FILE - Brooklyn Nets coach Kenny Atkinson watches during the first half of the team's NBA basketball game against the Washington Wizards, Feb. 1, 2020, in Washington. The Charlotte Hornets have agreed to terms on a contract with Atkinson, now a Golden State Warriors assistant, to become their next coach, according to a person familiar with the situation. The person spoke to The Associated Press on condition of anonymity Friday because Atkinson has not yet signed the contract. (AP Photo/Nick Wass, File) Credit: AP/Nick Wass

CHARLOTTE, N.C. — While Charlotte Hornets general manager Mitch Kupchak views Kenny Atkinson’s decision last week to renege on his four-year agreement to coach the team as “disappointing,” in some ways he’s grateful it happened when it did.

“I think he would have been a good pick, but if he’s not comfortable here I would rather find out now than a year from now,” Kupchak said Thursday night during the NBA draft.

Atkinson’s decision has left the Hornets scrambling to find a replacement.

Team owner Michael Jordan met Wednesday with a familiar face — former Hornets head coach Steve Clifford — about the vacancy, said a person familiar with the situation. The person spoke to The Associated Press Friday on condition of anonymity because the team has not made its list of candidates public.

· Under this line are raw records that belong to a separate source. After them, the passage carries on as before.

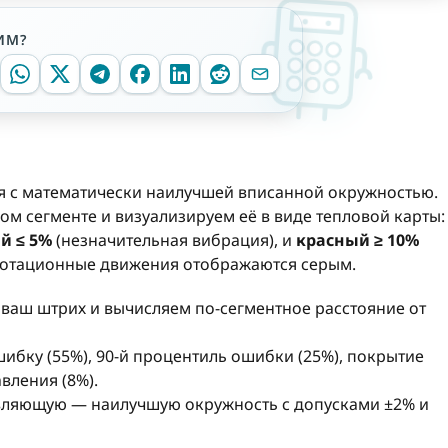
ИМ?
ся с математически наилучшей вписанной окружностью.
ом сегменте и визуализируем её в виде тепловой карты:
й ≤ 5%
(незначительная вибрация), и
красный ≥ 10%
еротационные движения отображаются серым.
ваш штрих и вычисляем по-сегментное расстояние от
ибку (55%), 90-й процентиль ошибки (25%), покрытие
вления (8%).
вляющую — наилучшую окружность с допусками ±2% и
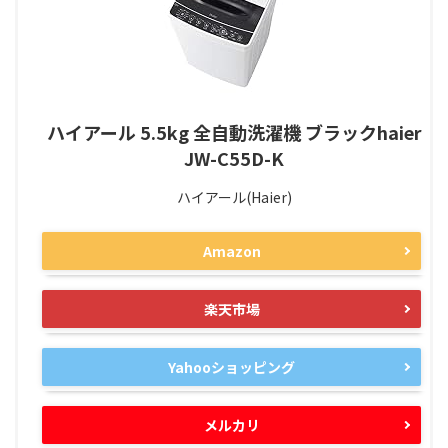
ハイアール 5.5kg 全自動洗濯機 ブラックhaier
JW-C55D-K
ハイアール(Haier)
Amazon
楽天市場
Yahooショッピング
メルカリ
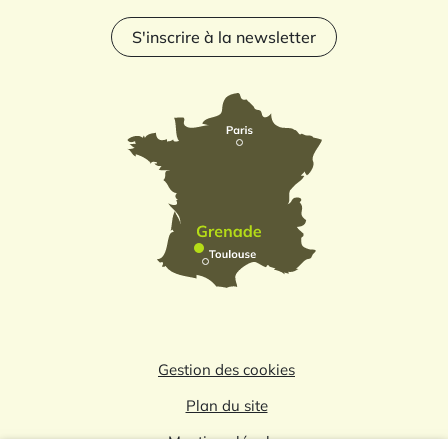
S'inscrire à la newsletter
Gestion des cookies
Plan du site
Mentions légales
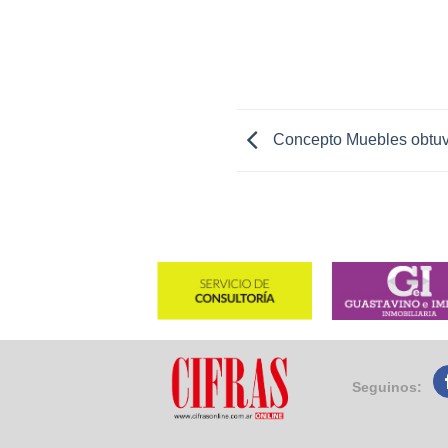
Concepto Muebles obtuvo
Seguinos:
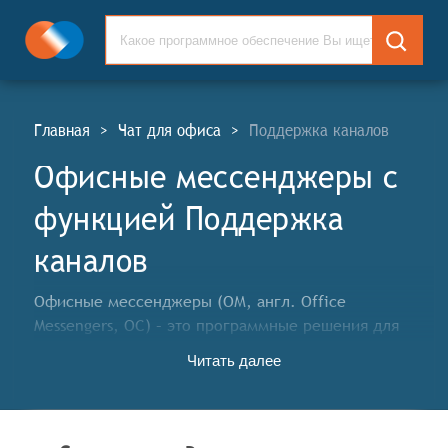
Главная
>
Чат для офиса
>
Поддержка каналов
Офисные мессенджеры c
функцией Поддержка
каналов
Офисные мессенджеры (ОМ, англ. Office
Messengers, OC) – это программные решения для
организации оперативной коммуникации между
Читать далее
сотрудниками в рамках офисной среды,
предоставляющие возможности обмена
сообщениями, файлами, проведения аудио и
видеозвонков, создания рабочих групп и интеграции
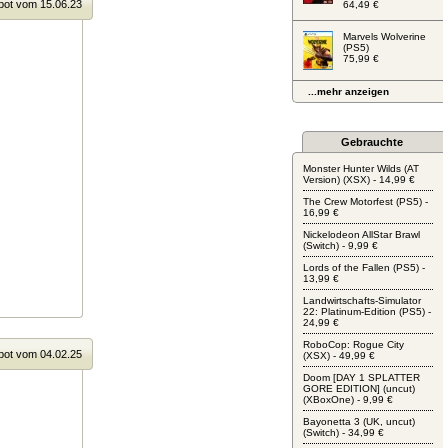
ot vom 15.06.23
64,49 €
Marvels Wolverine
(PS5)
75,99 €
...mehr anzeigen
Gebrauchte
Monster Hunter Wilds (AT
Version) (XSX) - 14,99 €
The Crew Motorfest (PS5) -
16,99 €
Nickelodeon AllStar Brawl
(Switch) - 9,99 €
Lords of the Fallen (PS5) -
13,99 €
Landwirtschafts-Simulator
22: Platinum-Edition (PS5) -
24,99 €
RoboCop: Rogue City
ot vom 04.02.25
(XSX) - 49,99 €
Doom [DAY 1 SPLATTER
GORE EDITION] (uncut)
(XBoxOne) - 9,99 €
Bayonetta 3 (UK, uncut)
(Switch) - 34,99 €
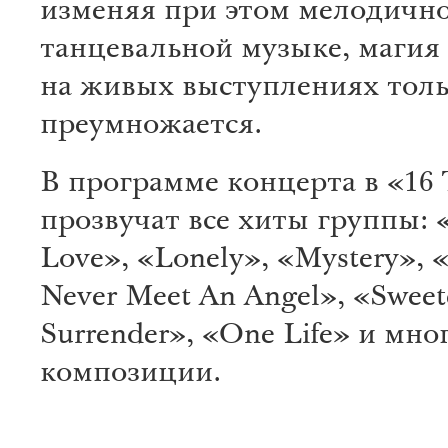
изменяя при этом мелодичн
танцевальной музыке, магия
на живых выступлениях тол
преумножается.
В программе концерта в «16
прозвучат все хиты группы: 
Love», «Lonely», «Mystery», «
Never Meet An Angel», «Sweet
Surrender», «One Life» и мно
композиции.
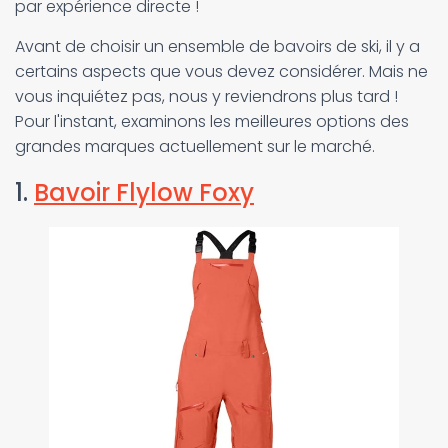
par expérience directe !
Avant de choisir un ensemble de bavoirs de ski, il y a
certains aspects que vous devez considérer. Mais ne
vous inquiétez pas, nous y reviendrons plus tard !
Pour l'instant, examinons les meilleures options des
grandes marques actuellement sur le marché.
1.
Bavoir Flylow Foxy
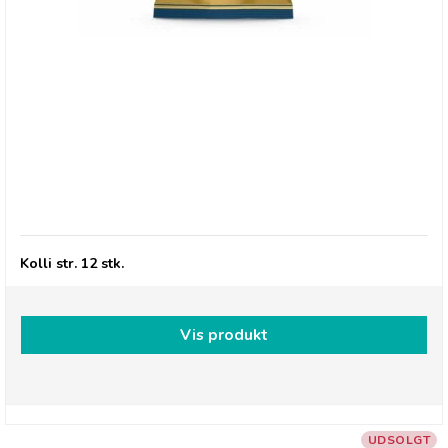
Buchanan's Dark Chocolate Caramels
Kolli str. 12 stk.
Vis produkt
UDSOLGT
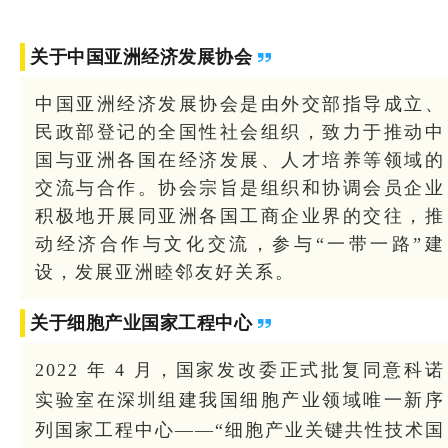
关于中国亚洲经济发展协会
中国亚洲经济发展协会是由外交部指导成立、
民政部登记的全国性社会组织，致力于推动中
国与亚洲各国在经济发展、人才培养等领域的
交流与合作。协会宗旨是组织和协调会员企业
积极地开展同亚洲各国工商企业界的交往，推
动经济合作与文化交流，参与“一带一路”建
设，发展亚洲睦邻友好关系。
关于
细胞产业国家工程中心
2022 年 4 月，国家发改委正式批复同意科诺
实验室在深圳组建我国细胞产业领域唯一新序
列国家工程中心——“细胞产业关键共性技术国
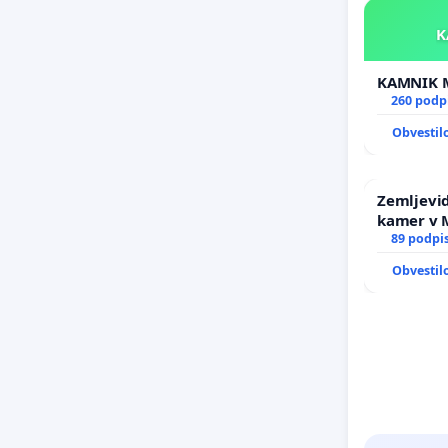
260 podp
Obvestil
Zemljevid
kamer v
89 podpi
Obvestil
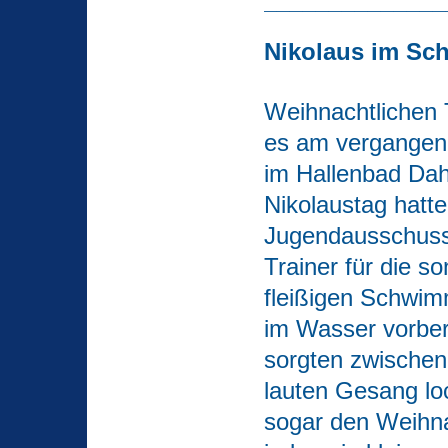
______________
Nikolaus im S
Weihnachtlichen 
es am vergangen
im Hallenbad Da
Nikolaustag hatte
Jugendausschuss
Trainer für die so
fleißigen Schwim
im Wasser vorber
sorgten zwischen
lauten Gesang loc
sogar den Weihn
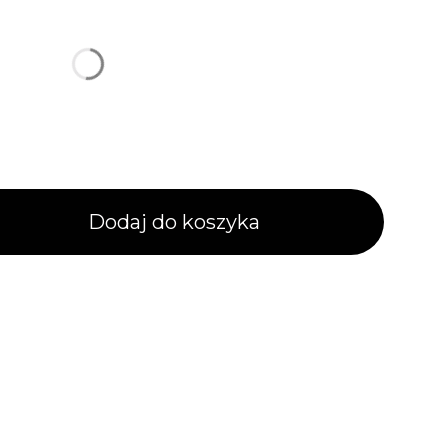
różnić się ceną
rzód, bok etc)
Opcjonalne
Dodaj do koszyka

The 60-year-old Clifford spent five seasons coaching the Hornets, compiling a 196-214 record with a team that included Kemba Walker. He led the Hornets to two playoff appearances prior to being fired in 2018 when Kupchak arrived. He coached the Magic from 2018-21 and worked last season as a coaching consultant for the Brooklyn Nets.

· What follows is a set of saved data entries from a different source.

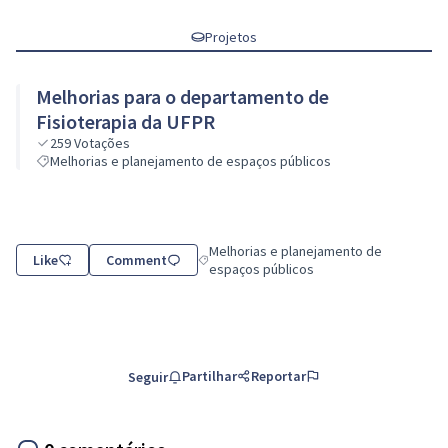
Projetos
Melhorias para o departamento de
Fisioterapia da UFPR
259
Votações
Melhorias e planejamento de espaços públicos
Melhorias e planejamento de
Like
Comment
Resultados do filtro para a categoria: Me
espaços públicos
Partilhar
Reportar
Seguir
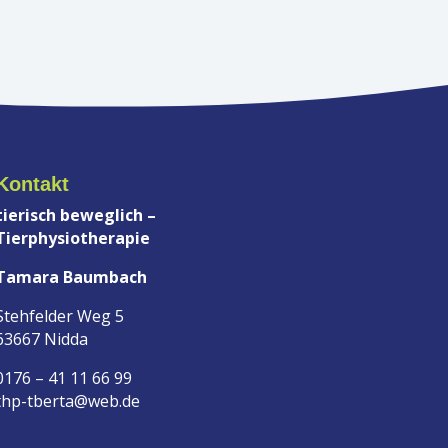
Kontakt
tierisch beweglich –
Tierphysiotherapie
Tamara Baumbach
Stehfelder Weg 5
63667 Nidda
0176 – 41 11 66 99
thp-tberta@web.de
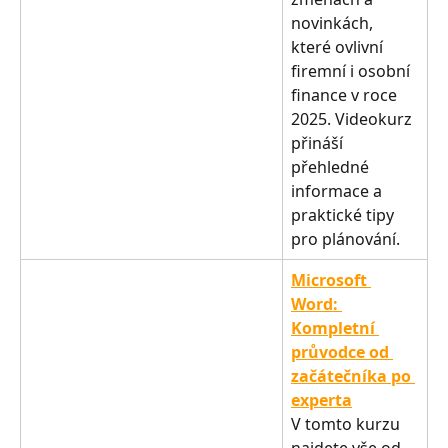
novinkách, 
které ovlivní 
firemní i osobní 
finance v roce 
2025. Videokurz 
přináší 
přehledné 
informace a 
praktické tipy 
pro plánování.
Microsoft 
Word: 
Kompletní 
průvodce od 
začátečníka po 
experta
V tomto kurzu 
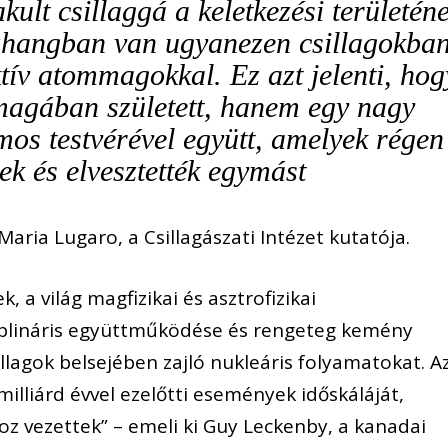
akult csillaggá a keletkezési területén
zhangban van ugyanezen csillagokba
tív atommagokkal. Ez azt jelenti, hog
agában született, hanem egy nagy
mos testvérével együtt, amelyek régen
tek és elvesztették egymást
aria Lugaro, a Csillagászati Intézet kutatója.
, a világ magfizikai és asztrofizikai
ciplináris együttműködése és rengeteg kemény
lagok belsejében zajló nukleáris folyamatokat. A
 milliárd évvel ezelőtti események időskáláját,
z vezettek” – emeli ki Guy Leckenby, a kanadai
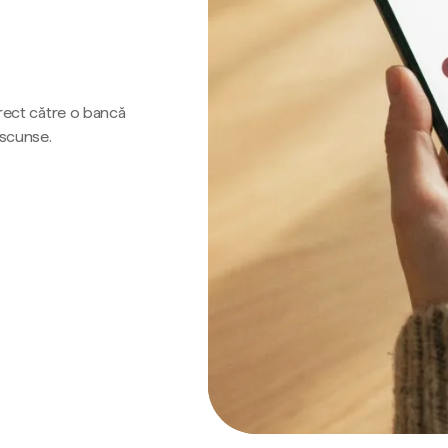
irect către o bancă
ascunse.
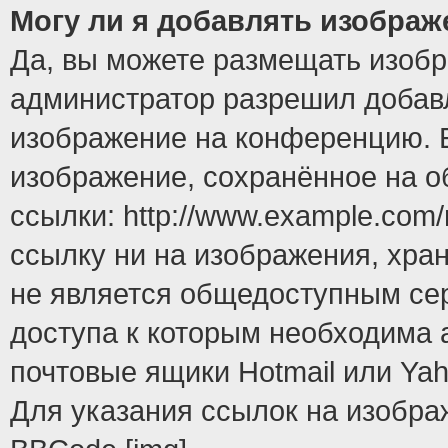
Могу ли я добавлять изобра
Да, вы можете размещать изоб
администратор разрешил добавл
изображение на конференцию. Е
изображение, сохранённое на 
ссылки: http://www.example.com/
ссылку ни на изображения, хра
не является общедоступным сер
доступа к которым необходима 
почтовые ящики Hotmail или Yah
Для указания ссылок на изобра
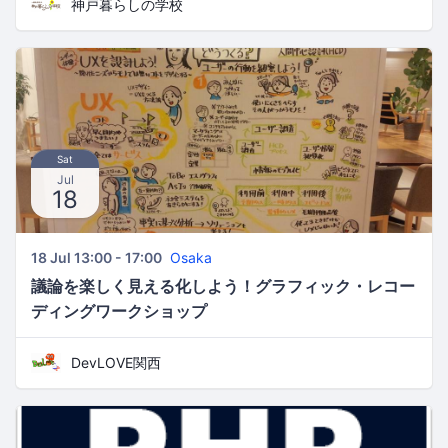
神戸暮らしの学校
Sat
Jul
18
18 Jul 13:00 - 17:00
Osaka
議論を楽しく見える化しよう！グラフィック・レコー
ディングワークショップ
DevLOVE関西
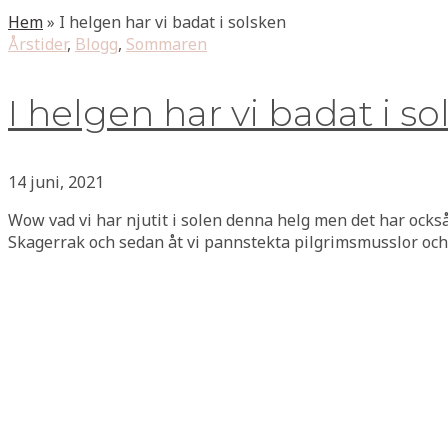
Hem
»
I helgen har vi badat i solsken
Årstider
,
Blogg
,
Sommaren
I helgen har vi badat i s
14 juni, 2021
Wow vad vi har njutit i solen denna helg men det har ocks
Skagerrak och sedan åt vi pannstekta pilgrimsmusslor och ti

The Hornets finished 6th, 10th, 9th, 17th, and 17th in defensive rating during Clifford’s five seasons. Charlotte was 22nd in the NBA this past season under James Borrego, who was fired in April.

The Hornets gave up 132 points in a 29-point loss to the Hawks in the play-in elimination game last season.

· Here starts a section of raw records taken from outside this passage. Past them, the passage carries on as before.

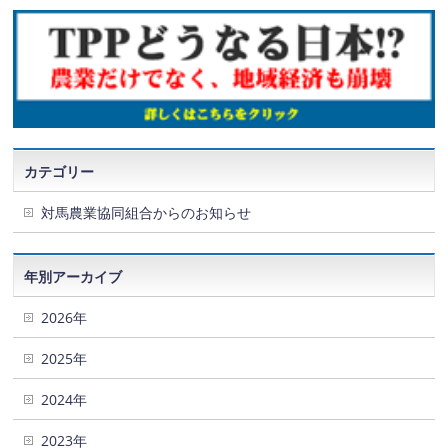
カテゴリー
対馬農業協同組合からのお知らせ
年別アーカイブ
2026年
2025年
2024年
2023年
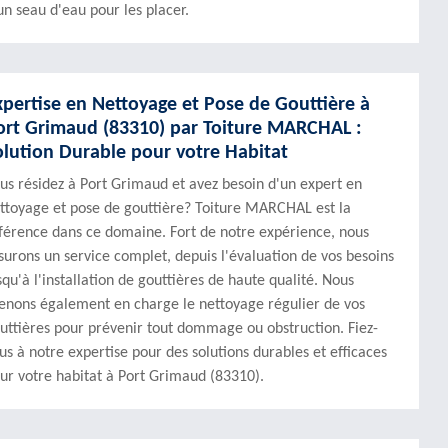
un seau d'eau pour les placer.
xpertise en Nettoyage et Pose de Gouttière à
ort Grimaud (83310) par Toiture MARCHAL :
olution Durable pour votre Habitat
us résidez à Port Grimaud et avez besoin d'un expert en
ttoyage et pose de gouttière? Toiture MARCHAL est la
férence dans ce domaine. Fort de notre expérience, nous
surons un service complet, depuis l'évaluation de vos besoins
squ'à l'installation de gouttières de haute qualité. Nous
enons également en charge le nettoyage régulier de vos
uttières pour prévenir tout dommage ou obstruction. Fiez-
us à notre expertise pour des solutions durables et efficaces
ur votre habitat à Port Grimaud (83310).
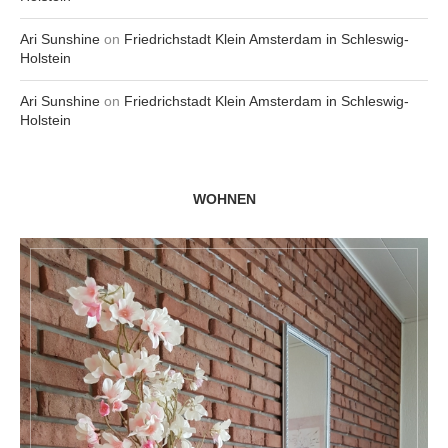
Ari Sunshine
on
Friedrichstadt Klein Amsterdam in Schleswig-
Holstein
Ari Sunshine
on
Friedrichstadt Klein Amsterdam in Schleswig-
Holstein
WOHNEN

Kupchak gave no timetable as to when the Hornets will have a new coach in place, emphasizing the team is in no hurry and could open the search to include new candidates. Jordan has been in Charlotte since Tuesday, working with Kupchak to make a hire.

Mike D'Antoni and Terry Stotts had multiple interviews with the Hornets before the job was offered to Atkinson, and both could factor into the team's decision.

“We have spent a lot of time going over candidates, maybe some new candidates and making sure we cover our bases,” Kupchak said. “We have never felt the need to rush this process. We want to pick the right coach — and we thought we did."

Kupchak added that in the NBA he feels “the roster is really what wins games,” not necessarily the head coach.

“A good coach is going to help with the roster, but the most important thing is to get the roster together," Kupchak said. "We will get a good coach and we will be in good shape.”

The Hornets entered the NBA draft without a head coach in the war room and Kupchak calling the shots. The team traded its 13th overall pick to the New York Knicks for a future first round pick and four second round picks and then took Duke center Mark Williams at No. 15. Charlotte added Nebraska guard Bryce McGowens in the second round after Kupchak made another trade.

Kupchak had hoped to have a coach in place before the NBA draft.

"We're moving on it," Kupchak said. “I can't give you a when. I don't want to say a week or two weeks or two days. I don't want to say that.”

Kupchak didn't say much about the coaching search, though joked about the challenging situation the Hornets are in.

The general manager said Atkinson's decision reminded him of when Steve Kerr turned down the New York Knicks coaching job, only to go to Golden State where he's won four NBA titles.

“It looks like (Kerr) make a good decision to take the job at Golden State,” Kupchak said with a laugh. “So maybe Kenny spoke to Steve, and Steve said, ‘hey maybe things will work out this way for you.’ I don't know.”

Kupchak also pointed out NFL coach Bill Belichick abruptly resigning before his introductory news conference with the New York Jets in 2000. Belichick went on to coach the New England Patriots and win six Super bowls.

“That was a good decision, too. So maybe Kenny is on to something," Kupchak quipped.

Atkinson has not responded to interview requests from The Associated Press seeking comment about his decision to back out of the agreement. However, Kerr told NBC Sports that Atkinson turned down the job because he didn't want to uproot his family again.